The Grandson and I went down to the garden this morning to poke 20-gauge pure copper wire through the tomato stems. It's supposed to keep down fungus.
It's SUPPOSED to be done when the plant stems are about as big around as a pencil; mine were thicker. And tough. There may also have been some window of time (not sure how long, or why) between planting and poking that I missed. The wire bent like crazy; it was hard to get it in. But we did it. I just hope we didn't kill the plants.
Two of my pepper plants and one of the tomato plants are just gone. Not even a shriveled stem where they were.
The okra has come up, is about 2-3" tall. I thinned it and replanted some of it the skips. The ground around some of them was like . . . chocolate pudding. I just mushed 'em in with my thumb.
The Grandson and I washed our crocks off with the waterhose by the back porch. I noticed that the inside of my left ankle was bright red, angry. Ants, most likely. They're all over the place.

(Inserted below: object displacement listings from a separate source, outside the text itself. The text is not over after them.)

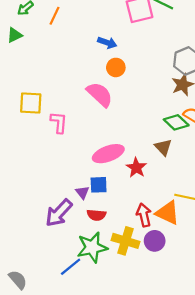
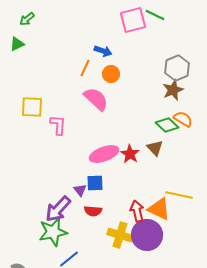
orange line: (54, 16) -> (85, 68), moved
red star: (136, 168) -> (130, 154), moved
purple circle: (155, 241) -> (147, 235), size x1.6
green star: (92, 247) -> (53, 232), moved

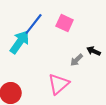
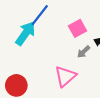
pink square: (65, 23) -> (77, 28), moved, turned 36

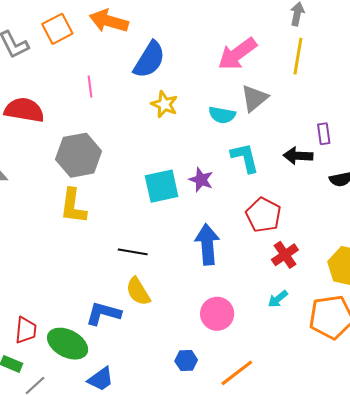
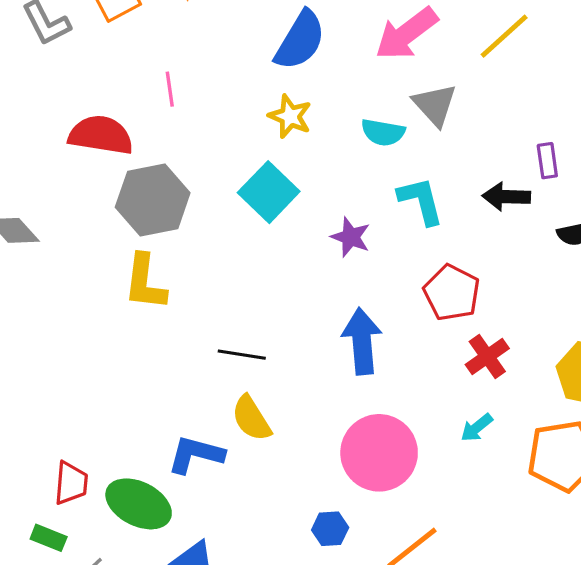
yellow line: (298, 56) -> (504, 36), turned 39
blue semicircle: (149, 60) -> (300, 40), moved
gray triangle: (254, 98) -> (435, 105), turned -32
red semicircle: (24, 110) -> (101, 135), moved
cyan square: (162, 186) -> (269, 192), moved, turned -33
pink circle: (217, 314) -> (379, 453), size x1.4

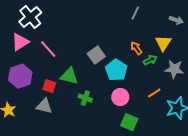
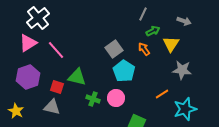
gray square: (96, 55) -> (114, 49), moved
green arrow: (150, 60) -> (153, 31), moved
pink circle: (120, 97) -> (116, 98), moved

Last weekend, I tried an ant-killer recipe of 3 oz. orange oil, 6 oz. Dawn dishwashing liquid, and 1 gallon of water. Poured a whole gallon straight down into the mound across the road from our house. Ants came pouring out when the water hit. I did not hang around long to see what happened. Yesterday, I poked that mound with a stick. It's still full of ants.
On Mother's Day, while we were visiting at Nanny's, I set fire to two ant mounds at the north end of the garden. Two weeks earlier, I had piled up okra stems and weeds on top of the mounds, just to piss them off. A third mound, just a few feet away, had popped up during the interim. I lit the two piles and went back to the porch for a while, and when I went out to check the situation a few minutes later, the ants from the burning mound were moving over to the new mound, entering the mound at ground level, not from the top. I did not get close enough to get a good look, but it almost looked like the ants on the inside of the mound had knocked out part of the dirt at the base of the mound to welcome the new-comers. Or maybe the mound defenders were busting out to meet the new-comers and run them off.
In any case, the experiment tends to prove that roasting an ant hill does not work.